EL SENTIDO DE LAS PROPORCIONES
Nos ocurre muy frecuentemente, comprobando la confusión que reina en nuestra época en todos los dominios, el insistir sobre la necesidad, para escapar a ello, de saber ante todo poner cada cosa en su lugar, es decir, situarla exactamente con relación a las otras, según su naturaleza y su importancia propias. Eso es, en efecto, lo que no saben ya hacer la mayor parte de nuestros contemporáneos, y ello porque no tienen ya la noción de ninguna verdadera jerarquía; esta noción, que está en cierto modo en la base de toda civilización tradicional, es, por esta razón misma, una de las que las fuerzas de la subversión cuya acción ha producido lo que se llama el espíritu moderno, se han especialmente dedicado a destruir. Asimismo, el desorden mental está hoy en todas partes, incluso entre los que se afirman “tradicionalistas” (y por otro lado hemos ya mostrado cómo lo que implica esa palabra es insuficiente para reaccionar eficazmente contra este estado de cosas): el sentido de las proporciones, en particular, falta extrañamente, hasta tal punto que se ve corrientemente, no sólo tomar como esencial lo que hay de más contingente o incluso de más insignificante, sino incluso poner en pie de igualdad lo normal y lo anormal, lo legítimo y lo ilegítimo, como si lo uno y lo otro fueran por así decir equivalentes y tuvieran el mismo derecho a la existencia.
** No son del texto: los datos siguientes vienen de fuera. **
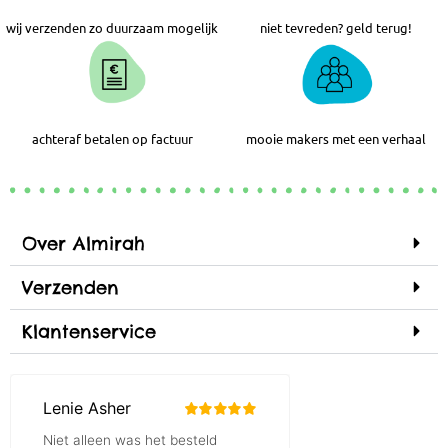
wij verzenden zo duurzaam mogelijk
niet tevreden? geld terug!
achteraf betalen op factuur
mooie makers met een verhaal
Over Almirah
Verzenden
Klantenservice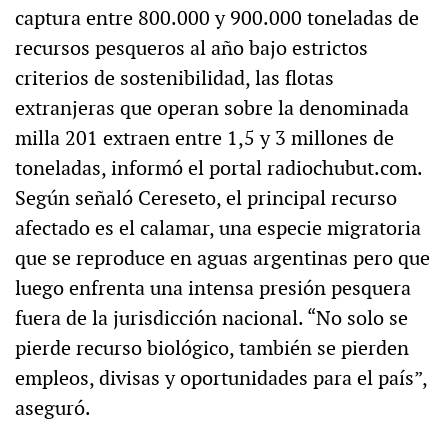
captura entre 800.000 y 900.000 toneladas de
recursos pesqueros al año bajo estrictos
criterios de sostenibilidad, las flotas
extranjeras que operan sobre la denominada
milla 201 extraen entre 1,5 y 3 millones de
toneladas, informó el portal radiochubut.com.
Según señaló Cereseto, el principal recurso
afectado es el calamar, una especie migratoria
que se reproduce en aguas argentinas pero que
luego enfrenta una intensa presión pesquera
fuera de la jurisdicción nacional. “No solo se
pierde recurso biológico, también se pierden
empleos, divisas y oportunidades para el país”,
aseguró.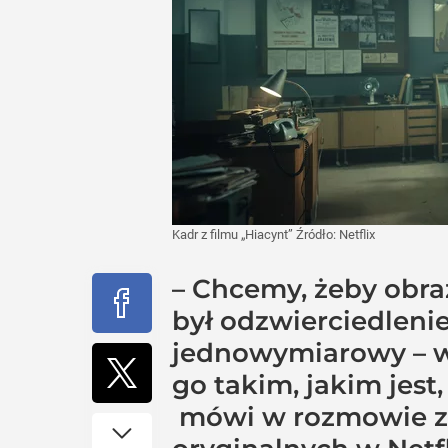
Kadr z filmu „Hiacynt”
Źródło:
Netflix
– Chcemy, żeby obra
był odzwierciedlenie
jednowymiarowy – w
go takim, jakim jest
mówi w rozmowie z „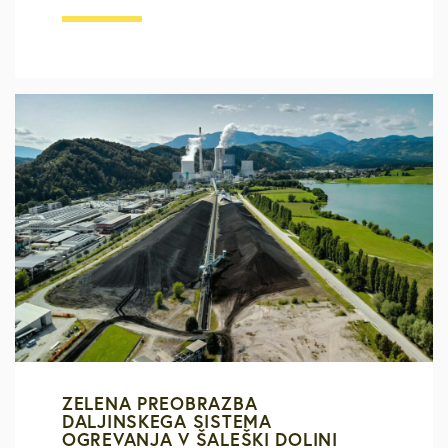
ZELENA PREOBRAZBA
DALJINSKEGA SISTEMA
OGREVANJA V ŠALEŠKI DOLINI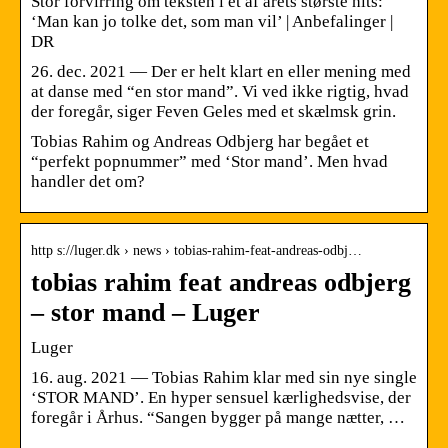
Stor forvirring om teksten i et af årets største hits:
‘Man kan jo tolke det, som man vil’ | Anbefalinger |
DR
26. dec. 2021 — Der er helt klart en eller mening med
at danse med “en stor mand”. Vi ved ikke rigtig, hvad
der foregår, siger Feven Geles med et skælmsk grin.
Tobias Rahim og Andreas Odbjerg har begået et
“perfekt popnummer” med ‘Stor mand’. Men hvad
handler det om?
http s://luger.dk › news › tobias-rahim-feat-andreas-odbj…
tobias rahim feat andreas odbjerg
– stor mand – Luger
Luger
16. aug. 2021 — Tobias Rahim klar med sin nye single
‘STOR MAND’. En hyper sensuel kærlighedsvise, der
foregår i Århus. “Sangen bygger på mange nætter, …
Un ejemplo bastante característico de tal estado de cosas nos es proporcionado por un filósofo “neo-tomista” (Precisemos, para evitar todo equívoco y toda contestación, que, empleando la expresión “neo-tomismo”, pretendemos designar así un intento de “adaptación” del tomismo, que no carece de concesiones bastante graves a las ideas modernas, por las cuales aquellos mismos que se proclaman de buena gana “antimodernos”, son a veces afectados mucho más de lo que se podría creer; nuestra época está llena de semejantes contradicciones. (Nota del T.: El filósofo neo-tomista Jacques Maritain, que fuera embajador de la República Francesa en el Vaticano, escribió en su momento un opúsculo titulado Antimoderno).) que, en un artículo reciente, declara que, en las “civilizaciones de tipo sacral” (nosotros diríamos tradicional), como la civilización islámica, o la civilización cristiana de la Edad Media, “la noción de guerra santa podía tener un sentido”, pero que pierde toda significación en las “civilizaciones de tipo profano” como la de hoy, donde lo temporal está más perfectamente diferenciado de lo espiritual, y en lo sucesivo muy autónomo, no tiene ya la función instrumental con relación a lo sagrado”. Esta manera de expresarse ¿no parece indicar que no está muy lejos, en el fondo, de ver en ello un “progreso”, o que, al menos, se considera que se trata de algo definitivamente conseguido y sobre lo cual “en lo sucesivo” no hay ya que volver? Por lo demás, querríamos, que se nos citará al menos otro ejemplo de las “civilizaciones de tipo profano”, pues, por nuestra parte, no conocemos ni una sola fuera de la civilización moderna, que, precisamente por ser tal, no representa propiamente más que una anomalía; el plural parece haberse puesto allí expresamente para permitir establecer un paralelismo o, como decíamos hace un momento, una equivalencia entre ese “tipo profano” y el “tipo sacral” o tradicional, que es el de toda civilización normal sin excepción.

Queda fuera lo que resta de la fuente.